Once both per-application page profiles and memory resource profiles have been acquired, how they shall be used to perform profile-driven memory management depends on the class of system under consideration. Thus, we hereby distinguish between designs that apply to (1) microcontroller-

grade RTOS's where physical memory is statically provisioned at boot time vs. (2) rich microprocessor-grade, Linux-like RTOS or Linux-based (soft) real-time solutions, where physical memory is allocated via demand paging.

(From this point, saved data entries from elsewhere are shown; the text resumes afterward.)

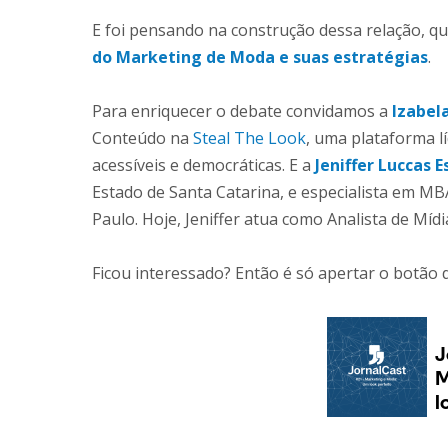
E foi pensando na construção dessa relação, q
do Marketing de Moda e suas estratégias
.
Para enriquecer o debate convidamos a
Izabel
Conteúdo na
Steal The Look
, uma plataforma l
acessíveis e democráticas. E a
Jeniffer Luccas 
Estado de Santa Catarina, e especialista em M
Paulo. Hoje, Jeniffer atua como Analista de Mí
Ficou interessado? Então é só apertar o botão 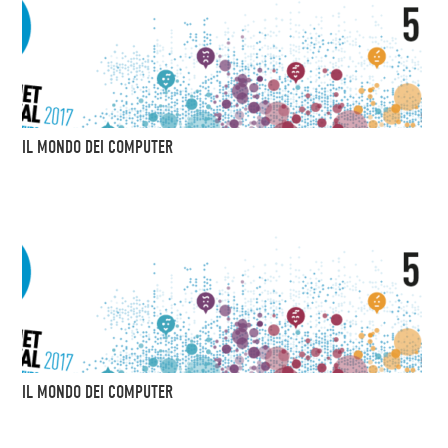
IL MONDO DEI COMPUTER
IL MONDO DEI COMPUTER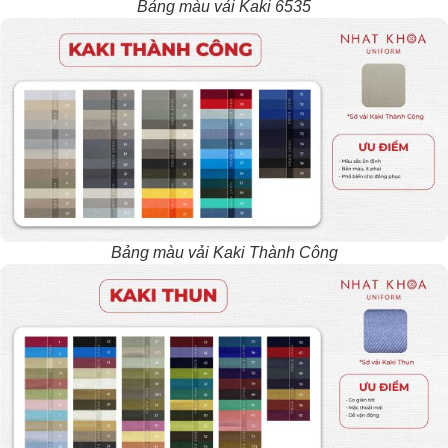
Bảng màu vải Kaki 6535
Bảng màu vải Kaki Thành Công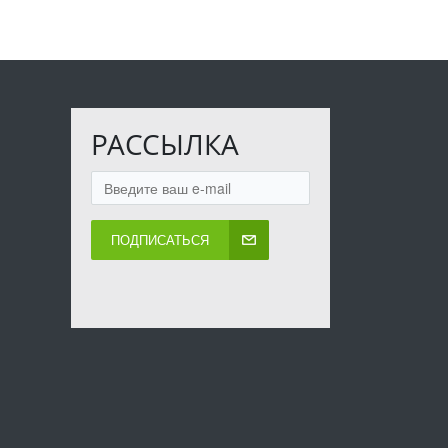
РАССЫЛКА
ПОДПИСАТЬСЯ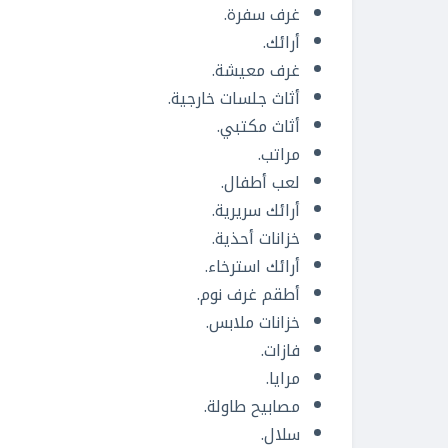
غرف سفرة.
أرائك.
غرف معيشة.
أثاث جلسات خارجية.
أثاث مكتبي.
مراتب.
لعب أطفال.
أرائك سريرية.
خزانات أحذية.
أرائك استرخاء.
أطقم غرف نوم.
خزانات ملابس.
فازات.
مرايا.
مصابيح طاولة.
سلال.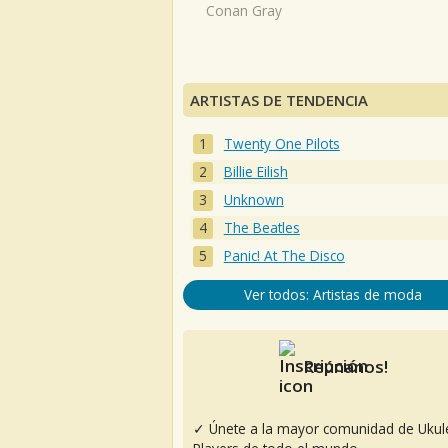
Conan Gray
ARTISTAS DE TENDENCIA
Twenty One Pilots
Billie Eilish
Unknown
The Beatles
Panic! At The Disco
Ver todos: Artistas de moda
Reúnanos!
✓ Únete a la mayor comunidad de Ukul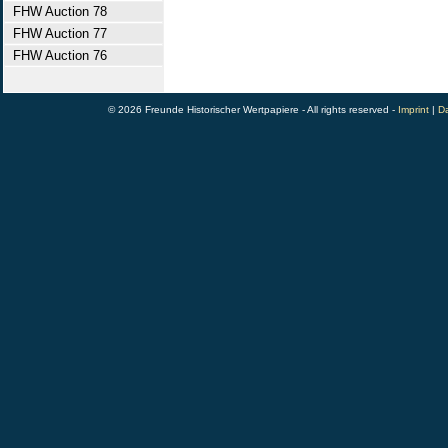
FHW Auction 78
FHW Auction 77
FHW Auction 76
© 2026 Freunde Historischer Wertpapiere - All rights reserved -
Imprint
|
Da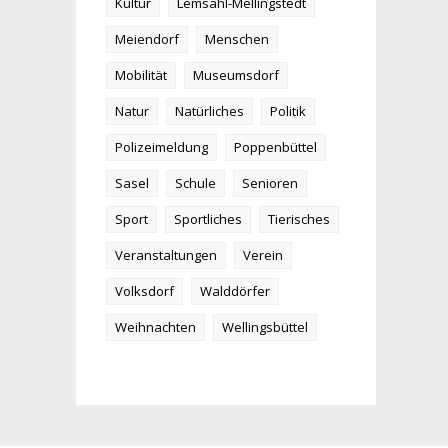
Kultur
Lemsahl-Mellingstedt
Meiendorf
Menschen
Mobilität
Museumsdorf
Natur
Natürliches
Politik
Polizeimeldung
Poppenbüttel
Sasel
Schule
Senioren
Sport
Sportliches
Tierisches
Veranstaltungen
Verein
Volksdorf
Walddörfer
Weihnachten
Wellingsbüttel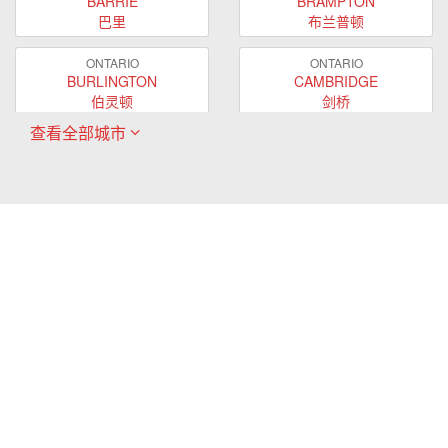
BARRIE
BRAMPTON
巴里
布兰普顿
ONTARIO
ONTARIO
BURLINGTON
CAMBRIDGE
伯灵顿
剑桥
查看全部城市
ONTARIO
ONTARIO
EAST GWILLIMBURY
GUELPH
东贵林
圭尔夫
ONTARIO
ONTARIO
HAMILTON
LONDON
哈密尔顿
伦敦
ONTARIO
ONTARIO
MARKHAM
MILTON
万锦
米尔顿
ONTARIO
ONTARIO
MISSISSAUGA
NEWMARKET
密西沙加
新市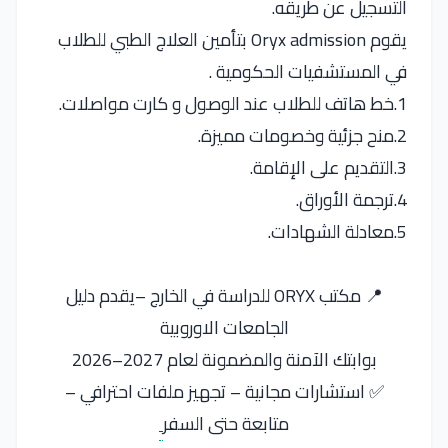
التسجيل عن طريقه.
يقوم Oryx admission بتأمين العلاج الطبي للطلاب
في المستشفيات الحكومية .
1.خط هاتف للطلاب عند الوصول و كارت مواصلات.
2.منح جزئية وخصومات مميزة.
3.التقديم على الإقامة.
4.ترجمة الأوراق.
5.معادلة الشهادات.
📍 مكتب ORYX للدراسة في الخارج –يقدم دليل
الجامعات الاوروبية
بوابتك الآمنة والمضمونة لعام 2027–2026
✅ استشارات مجانية – تجهيز ملفات احترافي –
متابعة حتى السفر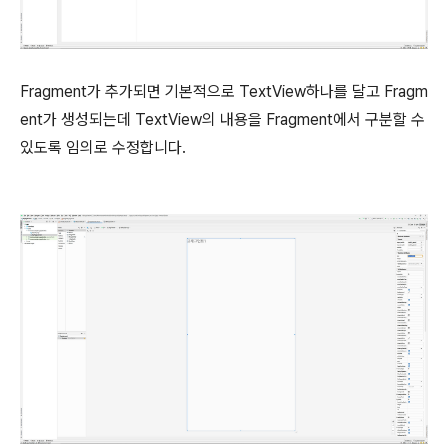
Fragment가 추가되면 기본적으로 TextView하나를 달고 Fragm
ent가 생성되는데 TextView의 내용을 Fragment에서 구분할 수
있도록 임의로 수정합니다.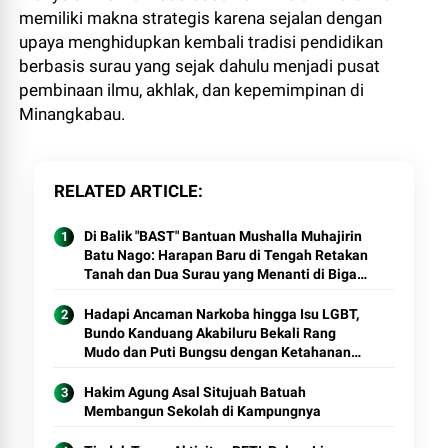
memiliki makna strategis karena sejalan dengan
upaya menghidupkan kembali tradisi pendidikan
berbasis surau yang sejak dahulu menjadi pusat
pembinaan ilmu, akhlak, dan kepemimpinan di
Minangkabau.
RELATED ARTICLE
Di Balik "BAST" Bantuan Mushalla Muhajirin
Batu Nago: Harapan Baru di Tengah Retakan
Tanah dan Dua Surau yang Menanti di Bigau,
Baruah Gunuang
Hadapi Ancaman Narkoba hingga Isu LGBT,
Bundo Kanduang Akabiluru Bekali Rang
Mudo dan Puti Bungsu dengan Ketahanan
Mental
Hakim Agung Asal Situjuah Batuah
Membangun Sekolah di Kampungnya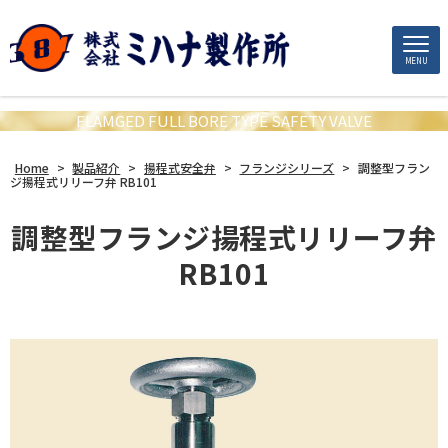
MENU
FLAMGED FULL BORE TYPE SAFETY VALVE
Home
>
製品紹介
>
揚程式安全弁
>
フランジシリーズ
>
調整型フラン
ジ揚程式リリーフ弁 RB101
調整型フランジ揚程式リリーフ弁
RB101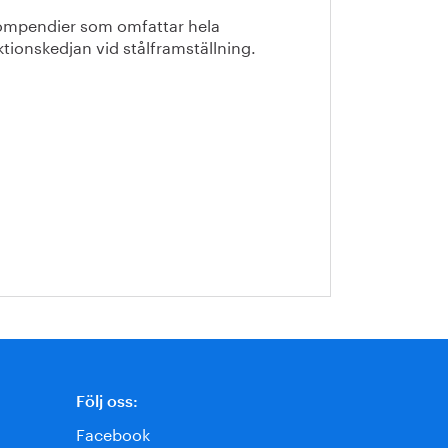
ompendier som omfattar hela
tionskedjan vid stålframställning.
Följ oss:
Facebook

Profile-driven Boot-time Memory Allocation. In deterministic allocation settings where all memory is statically committed at boot, the page-to-resource assignment can be formulated as an offline optimization problem, akin to what was proposed in [62]. An optimal static mapping can then be computed based on application page profiles and MEM-SCOPE-provided memory characterization models. The main advantage of this solution consists of the ability to have a global view of the memory demand of all the tasks that will be active in the system and attempt to achieve a global optimum. Additionally, the allocation strategy is consistently applied at every boot, ensuring predictability across reset cycles. The main drawbacks are (1) the inherent complexity due to the high dimensionality of the problem, and (2) a costly re-evaluation of the full allocation strategy upon any update to the taskset. Profile-driven Runtime Memory Allocation. In systems that rely on demand paging or support open workloads, new tasks can be introduced at runtime. Moreover, physical memory may not be allocated immediately, but only when a page fault occurs, as is often the case in many soft realtime systems. Granted, it is customary to pre-fault memory pages at task creation to improve predictability. Pre-faulting a memory page forces the population of a page table entry early on (e.g., at process initialization) instead of performing it after suffering a page fault when the page is accessed for the first time (a.k.a., demand paging). This reduces the number of page faults that occur when a program accesses a virtual memory page not yet mapped to physical memory. In the worst case, page fault handling might require interaction with I/O devices (e.g., fetching data from disk), resulting in slower and/or less predictable execution. In classes of systems that primarily rely on demand paging, a more practical approach to enact profiledriven heterogeneous memory allocation consists of leveraging heuristics. Indeed, global/static memory provisioning might overly constrain the system, and relying on heuristics that use profiling information to guide memory placement decisions as they occur is preferred.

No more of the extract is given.